---- SUPPLIED DATA

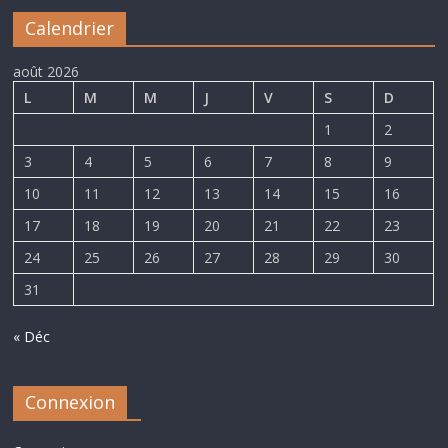
Calendrier
août 2026
L
M
M
J
V
S
D
1
2
3
4
5
6
7
8
9
10
11
12
13
14
15
16
17
18
19
20
21
22
23
24
25
26
27
28
29
30
31
« Déc
Connexion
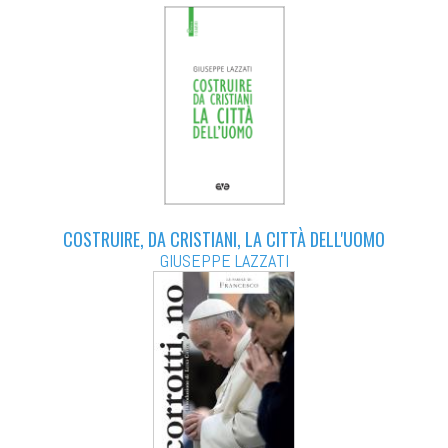
COSTRUIRE, DA CRISTIANI, LA CITTÀ DELL'UOMO
GIUSEPPE LAZZATI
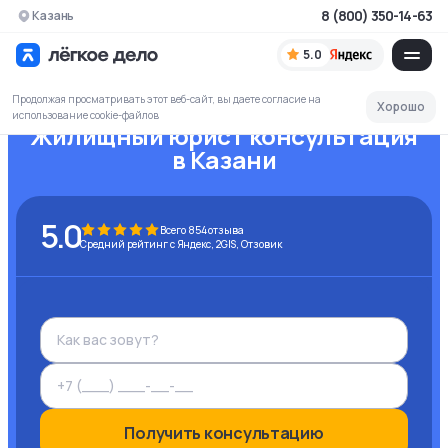
8 (800) 350-14-63
Казань
5.0
Продолжая просматривать этот веб-сайт, вы даете согласие на
Хорошо
использование cookie-файлов
Жилищный юрист консультация
в Казани
5.0
Всего
854
отзыва
Средний рейтинг с Яндекс, 2GIS, Отзовик
Получить консультацию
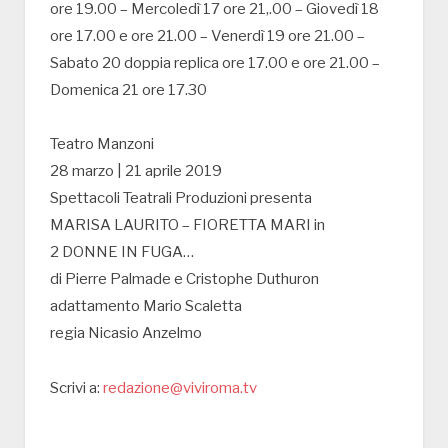
ore 19.00 – Mercoledì 17 ore 21,.00 – Giovedì 18
ore 17.00 e ore 21.00 – Venerdì 19 ore 21.00 –
Sabato 20 doppia replica ore 17.00 e ore 21.00 –
Domenica 21 ore 17.30
Teatro Manzoni
28 marzo | 21 aprile 2019
Spettacoli Teatrali Produzioni presenta
MARISA LAURITO – FIORETTA MARI in
2 DONNE IN FUGA…
di Pierre Palmade e Cristophe Duthuron
adattamento Mario Scaletta
regia Nicasio Anzelmo
Scrivi a:
redazione@viviroma.tv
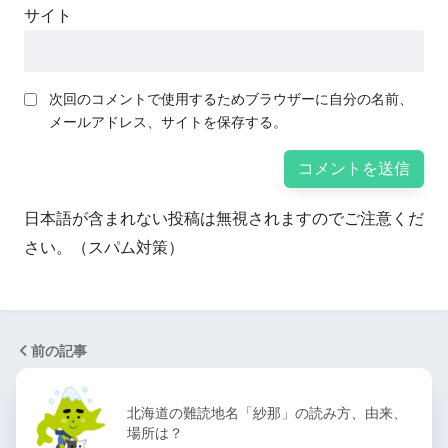
サイト
次回のコメントで使用するためブラウザーに自分の名前、
メールアドレス、サイトを保存する。
日本語が含まれない投稿は無視されますのでご注意くだ
さい。（スパム対策）
前の記事
北海道の難読地名「紗那」の読み方、由来、
場所は？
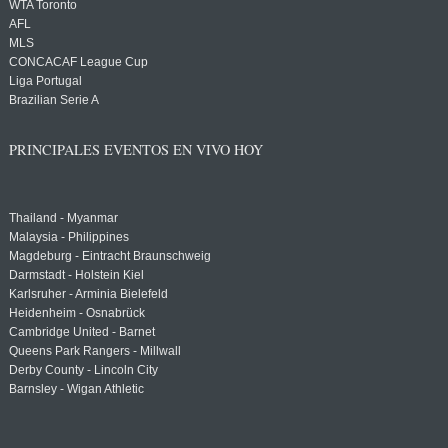
WTA Toronto
AFL
MLS
CONCACAF League Cup
Liga Portugal
Brazilian Serie A
PRINCIPALES EVENTOS EN VIVO HOY
Thailand - Myanmar
Malaysia - Philippines
Magdeburg - Eintracht Braunschweig
Darmstadt - Holstein Kiel
Karlsruher - Arminia Bielefeld
Heidenheim - Osnabrück
Cambridge United - Barnet
Queens Park Rangers - Millwall
Derby County - Lincoln City
Barnsley - Wigan Athletic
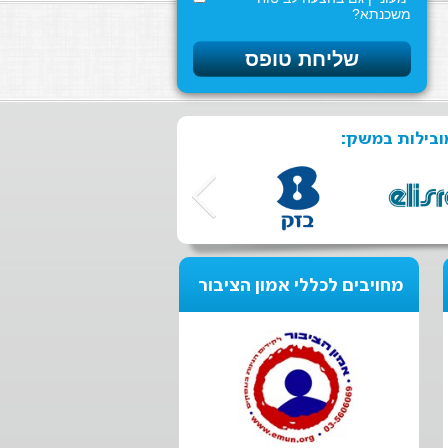
משכנתא?
ובילות במשק:
מחויבים לכללי אמון הציבור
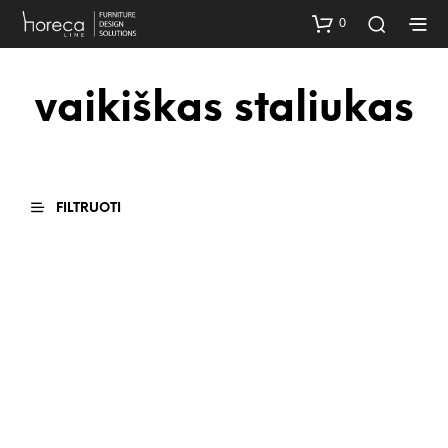
0
vaikiškas staliukas
FILTRUOTI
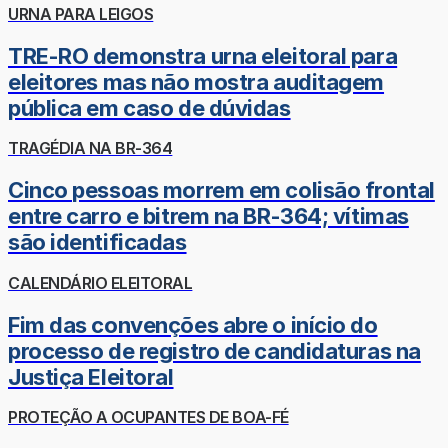
URNA PARA LEIGOS
TRE-RO demonstra urna eleitoral para
eleitores mas não mostra auditagem
pública em caso de dúvidas
TRAGÉDIA NA BR-364
Cinco pessoas morrem em colisão frontal
entre carro e bitrem na BR-364; vítimas
são identificadas
CALENDÁRIO ELEITORAL
Fim das convenções abre o início do
processo de registro de candidaturas na
Justiça Eleitoral
PROTEÇÃO A OCUPANTES DE BOA-FÉ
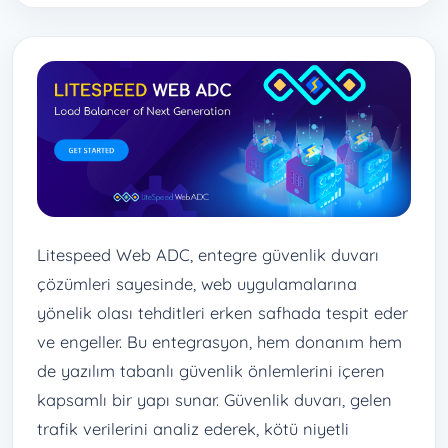
Litespeed Web ADC, entegre güvenlik duvarı
çözümleri sayesinde, web uygulamalarına
yönelik olası tehditleri erken safhada tespit eder
ve engeller. Bu entegrasyon, hem donanım hem
de yazılım tabanlı güvenlik önlemlerini içeren
kapsamlı bir yapı sunar. Güvenlik duvarı, gelen
trafik verilerini analiz ederek, kötü niyetli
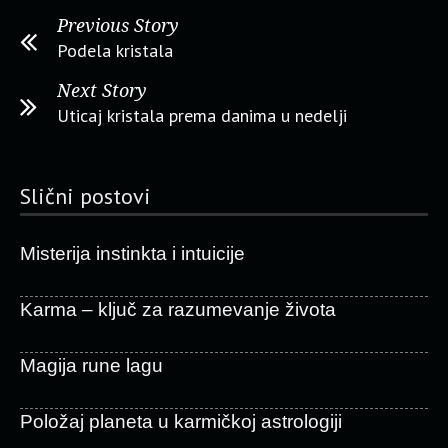
Previous Story
Podela kristala
Next Story
Uticaj kristala prema danima u nedelji
Slični postovi
Misterija instinkta i intuicije
Karma – ključ za razumevanje života
Magija rune lagu
Položaj planeta u karmičkoj astrologiji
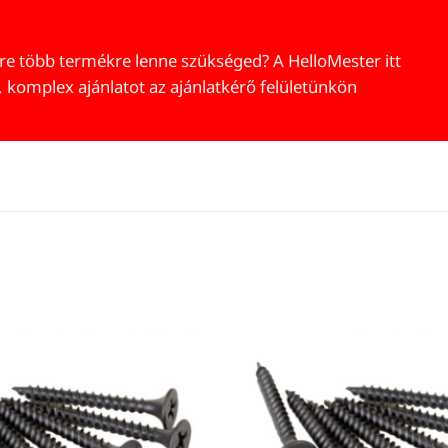
re több termékre lenne szükséged? A HelloMester itt
, komplex ajánlatot az ajánlatkérő felületünkön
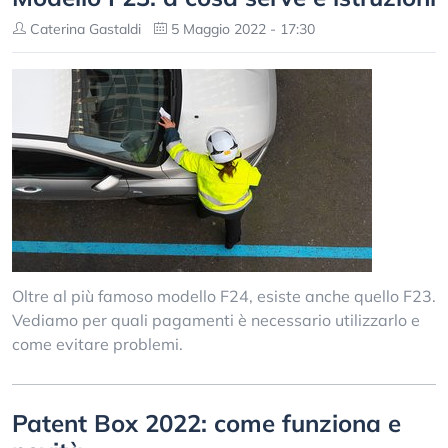
Caterina Gastaldi
5 Maggio 2022 - 17:30
Oltre al più famoso modello F24, esiste anche quello F23.
Vediamo per quali pagamenti è necessario utilizzarlo e
come evitare problemi.
Patent Box 2022: come funziona e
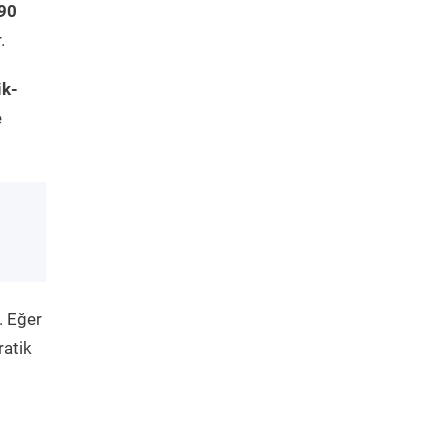
90
.
ik-
e
. Eğer
ratik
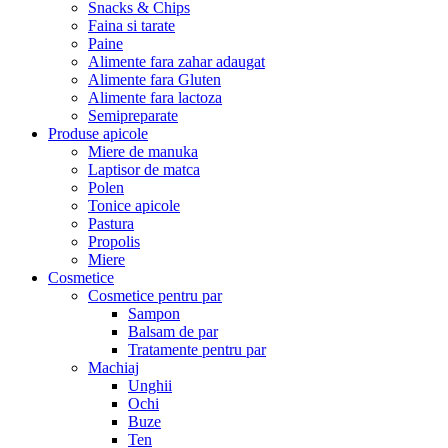
Snacks & Chips
Faina si tarate
Paine
Alimente fara zahar adaugat
Alimente fara Gluten
Alimente fara lactoza
Semipreparate
Produse apicole
Miere de manuka
Laptisor de matca
Polen
Tonice apicole
Pastura
Propolis
Miere
Cosmetice
Cosmetice pentru par
Sampon
Balsam de par
Tratamente pentru par
Machiaj
Unghii
Ochi
Buze
Ten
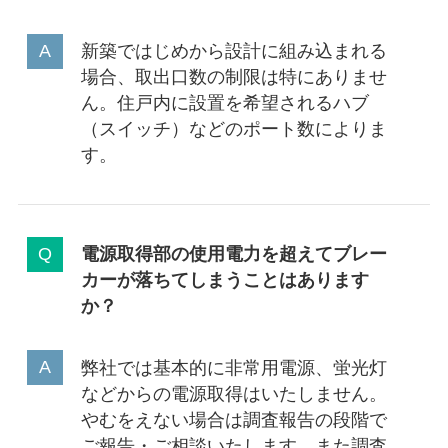
新築ではじめから設計に組み込まれる
場合、取出口数の制限は特にありませ
ん。住戸内に設置を希望されるハブ
（スイッチ）などのポート数によりま
す。
電源取得部の使用電力を超えてブレー
カーが落ちてしまうことはあります
か？
弊社では基本的に非常用電源、蛍光灯
などからの電源取得はいたしません。
やむをえない場合は調査報告の段階で
ご報告・ご相談いたします。また調査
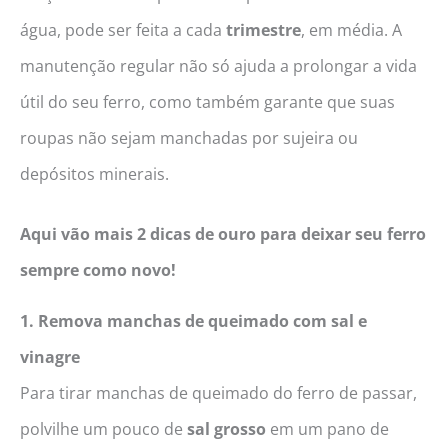
água, pode ser feita a cada
trimestre
, em média. A
manutenção regular não só ajuda a prolongar a vida
útil do seu ferro, como também garante que suas
roupas não sejam manchadas por sujeira ou
depósitos minerais.
Aqui vão mais 2 dicas de ouro para deixar seu ferro
sempre como novo!
1. Remova manchas de queimado com sal e
vinagre
Para tirar manchas de queimado do ferro de passar,
polvilhe um pouco de
sal grosso
em um pano de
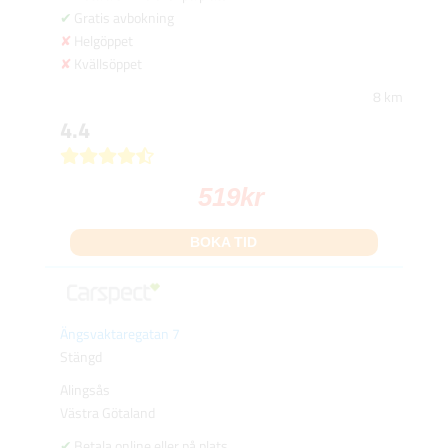
Gratis avbokning
Helgöppet
Kvällsöppet
8 km
4.4
519
kr
BOKA TID
Ängsvaktaregatan 7
Stängd
Alingsås
Västra Götaland
Betala online eller på plats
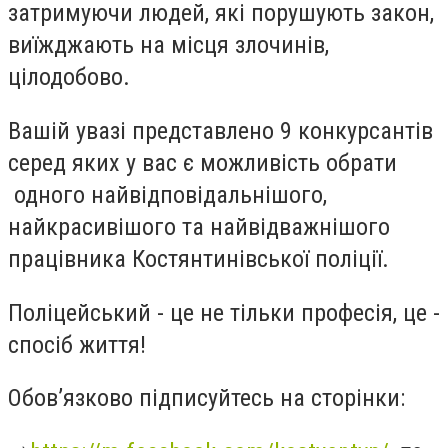
затримуючи людей, які порушують закон,
виїжджають на місця злочинів,
цілодобово.
Вашій увазі представлено 9 конкурсантів
серед яких у вас є можливість обрати
одного найвідповідальнішого,
найкрасивішого та найвідважнішого
працівника Костянтинівської поліції.
Поліцейський‍
- це не тільки професія, це -
спосіб життя‍‍‍!
Обов’язково підписуйтесь на
сторінки:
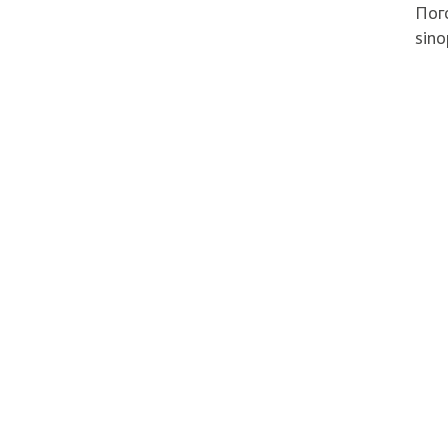
Пого
sino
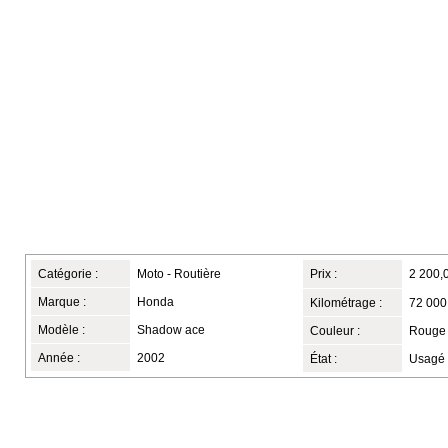
Catégorie :
Moto - Routière
Prix :
2 200,
Marque :
Honda
Kilométrage :
72 000
Modèle :
Shadow ace
Couleur :
Rouge 
Année :
2002
État :
Usagé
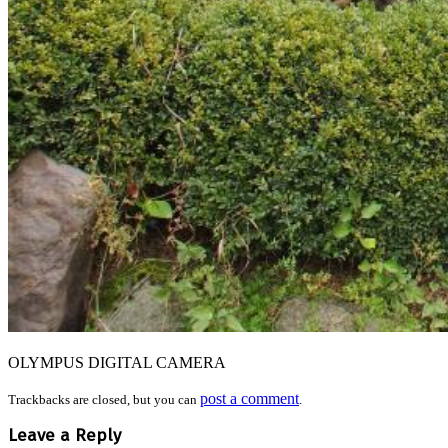
OLYMPUS DIGITAL CAMERA
post a comment
Trackbacks are closed, but you can
.
Leave a Reply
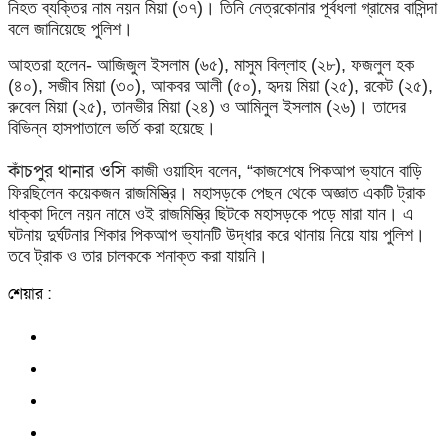
নিহত ব্যক্তির নাম নয়ন মিয়া (৩৭)। তিনি নেত্রকোনার পূর্বধলা গ্রামের বাসিন্দা
বলে জানিয়েছে পুলিশ।
আহতরা হলেন- আজিজুল ইসলাম (৬৫), মাসুম বিল্লাহ (২৮), ফজলুল হক
(৪০), সজীব মিয়া (৩০), আকবর আলী (৫০), হৃদয় মিয়া (২৫), রকেট (২৫),
রুবেল মিয়া (২৫), তানভীর মিয়া (২৪) ও আমিনুল ইসলাম (২৬)। তাদের
বিভিন্ন হাসপাতালে ভর্তি করা হয়েছে।
কাঁচপুর থানার ওসি
কাজী ওয়াহিদ
বলেন, “কাজশেষে পিকআপ ভ্যানে বাড়ি
ফিরছিলেন কয়েকজন রাজমিস্ত্রি। মহাসড়কে পেছন থেকে অজ্ঞাত একটি ট্রাক
ধাক্কা দিলে নয়ন নামে ওই রাজমিস্ত্রি ছিটকে মহাসড়কে পড়ে মারা যান।
এ
ঘটনায় দুর্ঘটনার শিকার পিকআপ ভ্যানটি উদ্ধার করে থানায় নিয়ে যায় পুলিশ।
তবে ট্রাক ও তার চালককে শনাক্ত করা যায়নি।
শেয়ার :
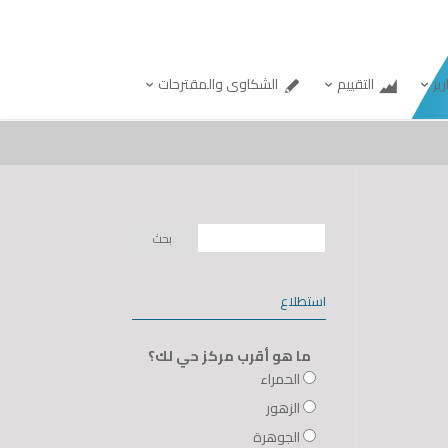
رير
التقييم
الشكاوى والمقترحات
استطلاع
ما هو أقرب مركز حي لك؟
الحمراء
الزهور
الجوهرة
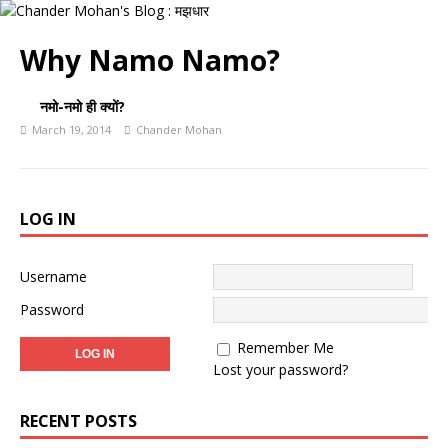
Why Namo Namo?
नमो-नमो ही क्यों?
March 19, 2014
Chander Mohan
LOG IN
Username
Password
Remember Me
Lost your password?
RECENT POSTS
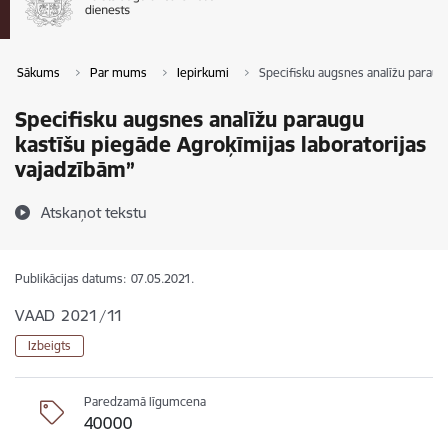
Sākums
Par mums
Iepirkumi
Specifisku augsnes analīžu paraug
Specifisku augsnes analīžu paraugu
kastīšu piegāde Agroķīmijas laboratorijas
vajadzībām”
Atskaņot tekstu
Publikācijas datums:
07.05.2021.
VAAD 2021/11
Izbeigts
Paredzamā līgumcena
40000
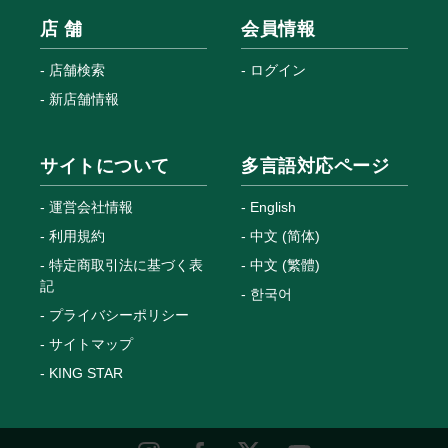
店 舗
会員情報
店舗検索
ログイン
新店舗情報
サイトについて
多言語対応ページ
運営会社情報
English
利用規約
中文 (简体)
特定商取引法に基づく表
中文 (繁體)
記
한국어
プライバシーポリシー
サイトマップ
KING STAR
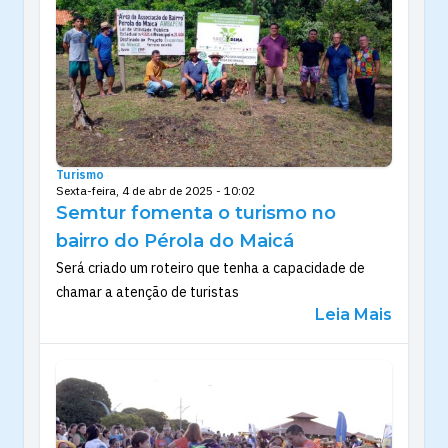
Turismo
Sexta-feira, 4 de abr de 2025 - 10:02
Semtur fomenta o turismo no
bairro do Pérola do Maicá
Será criado um roteiro que tenha a capacidade de
chamar a atenção de turistas
Leia Mais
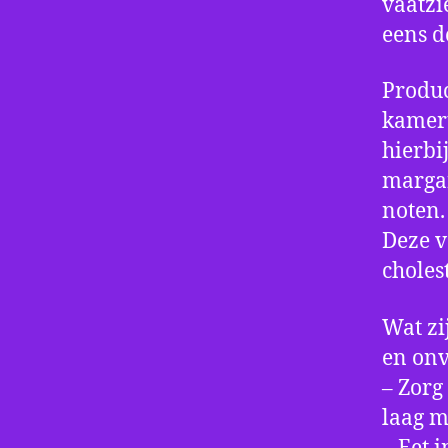
vaatzi
eens d
Produc
kamert
hierbi
margar
noten.
Deze v
choles
Wat zi
en onv
– Zorg
laag m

--------

# EXERCISE DIRECTIONS
Your response should be made up of the lines in the data that contain the word "duvarı".

# RESULT BELOW
Litespeed Web ADC, entegre güvenlik duvarı
kapsamlı bir yapı sunar. Güvenlik duvarı, gelen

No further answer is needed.